The report states: “Many studies have confirmed that loneliness can be as damaging to health as smoking and obesity. Social isolation can also be linked to cardiovascular health risks, poor diet, heavy drinking and increased blood pressure, signs of ageing, risks of dementia, symptoms of depression and re-hospitalisation after illness. Fulton and Jupp (2015) try to assess the financial impact of loneliness in terms of increased public service usage by elderly people, putting the cost at £12,000 per person over a 15-year period”

It also cites American research suggesting that involvement in community activity, such as church and sports groups reduces mortality – so that the more people participate in such activities in a community, so does the death rate fall.

It also identifies potential savings in less visits to the GP and decreased use of social care services for people who are better nurtured in their community. The projected health savings of more than £5 billion  across the UK and Y£267 million for Northern Ireland are based on the reduction in GP and nurse visits that a healthier population would require.

Another area covered by the survey is the savings made to many household costs when we lend each other a hand.

Part of the research was conducted amongst participants of the Big Lunch and other initiatives designed to improve social capital. It identified some of the ways in which savings can be made when you get on with your neighbours.

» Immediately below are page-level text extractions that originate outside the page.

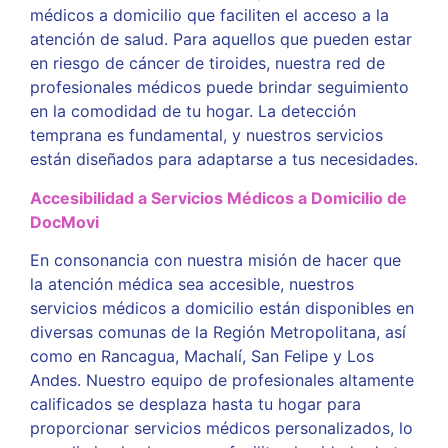
médicos a domicilio que faciliten el acceso a la
atención de salud. Para aquellos que pueden estar
en riesgo de cáncer de tiroides, nuestra red de
profesionales médicos puede brindar seguimiento
en la comodidad de tu hogar. La detección
temprana es fundamental, y nuestros servicios
están diseñados para adaptarse a tus necesidades.
Accesibilidad a Servicios Médicos a Domicilio de
DocMovi
En consonancia con nuestra misión de hacer que
la atención médica sea accesible, nuestros
servicios médicos a domicilio están disponibles en
diversas comunas de la Región Metropolitana, así
como en Rancagua, Machalí, San Felipe y Los
Andes. Nuestro equipo de profesionales altamente
calificados se desplaza hasta tu hogar para
proporcionar servicios médicos personalizados, lo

For example sharing baby sitters, giving and receiving lifts from neighbours, helping with each other’s gardening, pet sitting, sharing surplus food and simple car repairs. Cebr used a survey to identify some of the activities neighbours do with each other and save money.

They used this to calculate how much is saved every year by neighbourly acts and came up with a figure of £458 per person for people not involved in community activity, rising to more than £700 for people involved in multiple activities, which gave a figure of £15 billion for the entire population.  Cebr state this to be the current benefit of neighbourly acts. However if everyone was involved in strong communities then Cebr calculates that the total saving would be £29 billion, and so therefore puts the cost of disconnected communities at around £14 billion.

One specific example is cited in which neighbours share a babysitter for both of their sets of children. If each neighbour hired separate babysitters, they would each pay £60 (total £120), but they only pay £40 each (total £80) if they jointly hire a babysitter.

Perhaps the most difficult area to estimate was the impact that increased happiness would have on productivity in the workplace. Here Cebr relies on a 2006 piece of research that found that happiness would boost productivity by 12%. Working from calculations about the number of people not currently involved in community activity (66%) it comes up with the figure of £6 billion in extra productivity (the Northern Ireland figure is £512 million.

These are very high figures and no doubt some will quibble the assumptions that underpin them.

But nevertheless this research in attempting to demonstrate the value of strong communities, and the cost of disconnected ones is both exciting and important.

It has huge implications for policy-makers, who will doubtless be all over it, and will reinforce the emphasis being put on fostering “well being” in governmental measures.

It also poses interesting questions about the economic forces that tend to fracture communities: the decline of rural areas, the movement of many young people away from home and community to find work to cite just two factors.

People are attracted to live in strong communities. There is even evidence that many would be prepared to pay a premium to buy a house in such an area. The value of The Big Lunch and other initiatives which build community cohesion has always been recognised. What’s new about this research is that very few of us could even guess the potential economic benefits at stake.